### Your task
The records below are to be repeated exactly, minus any pictures.

··· Data shown ···

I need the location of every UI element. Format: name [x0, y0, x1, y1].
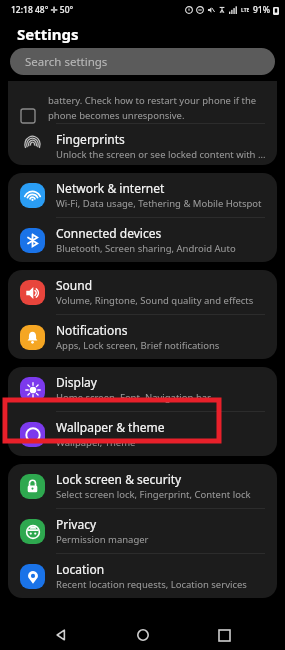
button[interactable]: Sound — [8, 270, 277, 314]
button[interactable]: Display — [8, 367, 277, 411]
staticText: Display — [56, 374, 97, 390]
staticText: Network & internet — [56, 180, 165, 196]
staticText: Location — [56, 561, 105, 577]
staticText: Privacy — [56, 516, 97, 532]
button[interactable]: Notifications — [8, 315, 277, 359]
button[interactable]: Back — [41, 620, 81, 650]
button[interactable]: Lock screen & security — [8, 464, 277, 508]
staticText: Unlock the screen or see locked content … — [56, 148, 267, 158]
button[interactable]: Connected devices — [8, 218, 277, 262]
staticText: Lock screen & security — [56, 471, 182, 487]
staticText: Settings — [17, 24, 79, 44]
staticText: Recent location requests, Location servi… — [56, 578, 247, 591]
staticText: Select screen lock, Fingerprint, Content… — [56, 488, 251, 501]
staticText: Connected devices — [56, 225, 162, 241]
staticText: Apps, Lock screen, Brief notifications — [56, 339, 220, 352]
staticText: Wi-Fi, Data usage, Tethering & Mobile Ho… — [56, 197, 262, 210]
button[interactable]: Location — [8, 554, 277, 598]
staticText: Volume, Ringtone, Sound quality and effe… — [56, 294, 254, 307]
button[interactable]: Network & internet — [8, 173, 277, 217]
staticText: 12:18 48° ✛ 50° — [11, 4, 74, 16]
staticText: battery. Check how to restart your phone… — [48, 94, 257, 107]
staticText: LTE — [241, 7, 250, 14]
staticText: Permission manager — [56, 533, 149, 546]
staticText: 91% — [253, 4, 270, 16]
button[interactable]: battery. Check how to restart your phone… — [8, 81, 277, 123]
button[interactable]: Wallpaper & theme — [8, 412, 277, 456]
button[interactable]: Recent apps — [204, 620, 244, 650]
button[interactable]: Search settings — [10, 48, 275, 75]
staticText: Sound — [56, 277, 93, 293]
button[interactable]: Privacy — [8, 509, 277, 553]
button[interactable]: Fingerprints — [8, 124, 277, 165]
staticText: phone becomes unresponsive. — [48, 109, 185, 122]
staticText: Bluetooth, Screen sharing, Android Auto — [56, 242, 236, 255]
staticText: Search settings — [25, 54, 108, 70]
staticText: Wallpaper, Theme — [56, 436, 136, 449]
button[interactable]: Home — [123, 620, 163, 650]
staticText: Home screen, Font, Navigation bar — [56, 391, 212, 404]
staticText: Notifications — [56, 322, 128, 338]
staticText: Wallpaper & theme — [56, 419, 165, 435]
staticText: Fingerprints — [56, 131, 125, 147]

···

### Result of the exercise
I need the location of every UI element. Format: name [x0, y0, x1, y1].
button[interactable]: Sound — [8, 270, 277, 314]
button[interactable]: Display — [8, 367, 277, 411]
staticText: Display — [56, 374, 97, 390]
staticText: Network & internet — [56, 180, 165, 196]
staticText: Location — [56, 561, 105, 577]
staticText: Privacy — [56, 516, 97, 532]
button[interactable]: Notifications — [8, 315, 277, 359]
button[interactable]: Back — [41, 620, 81, 650]
button[interactable]: Lock screen & security — [8, 464, 277, 508]
staticText: Unlock the screen or see locked content … — [56, 148, 267, 158]
button[interactable]: Connected devices — [8, 218, 277, 262]
staticText: Lock screen & security — [56, 471, 182, 487]
staticText: Settings — [17, 24, 79, 44]
staticText: Recent location requests, Location servi… — [56, 578, 247, 591]
staticText: Select screen lock, Fingerprint, Content… — [56, 488, 251, 501]
staticText: Connected devices — [56, 225, 162, 241]
staticText: Apps, Lock screen, Brief notifications — [56, 339, 220, 352]
staticText: Wi-Fi, Data usage, Tethering & Mobile Ho… — [56, 197, 262, 210]
button[interactable]: Location — [8, 554, 277, 598]
staticText: Volume, Ringtone, Sound quality and effe… — [56, 294, 254, 307]
button[interactable]: Network & internet — [8, 173, 277, 217]
staticText: 12:18 48° ✛ 50° — [11, 4, 74, 16]
staticText: battery. Check how to restart your phone… — [48, 94, 257, 107]
staticText: LTE — [241, 7, 250, 14]
staticText: Permission manager — [56, 533, 149, 546]
staticText: 91% — [253, 4, 270, 16]
button[interactable]: battery. Check how to restart your phone… — [8, 81, 277, 123]
button[interactable]: Wallpaper & theme — [8, 412, 277, 456]
button[interactable]: Recent apps — [204, 620, 244, 650]
button[interactable]: Search settings — [10, 48, 275, 75]
staticText: Sound — [56, 277, 93, 293]
button[interactable]: Privacy — [8, 509, 277, 553]
button[interactable]: Fingerprints — [8, 124, 277, 165]
staticText: phone becomes unresponsive. — [48, 109, 185, 122]
staticText: Bluetooth, Screen sharing, Android Auto — [56, 242, 236, 255]
staticText: Search settings — [25, 54, 108, 70]
staticText: Wallpaper, Theme — [56, 436, 136, 449]
button[interactable]: Home — [123, 620, 163, 650]
staticText: Home screen, Font, Navigation bar — [56, 391, 212, 404]
staticText: Notifications — [56, 322, 128, 338]
staticText: Wallpaper & theme — [56, 419, 165, 435]
staticText: Fingerprints — [56, 131, 125, 147]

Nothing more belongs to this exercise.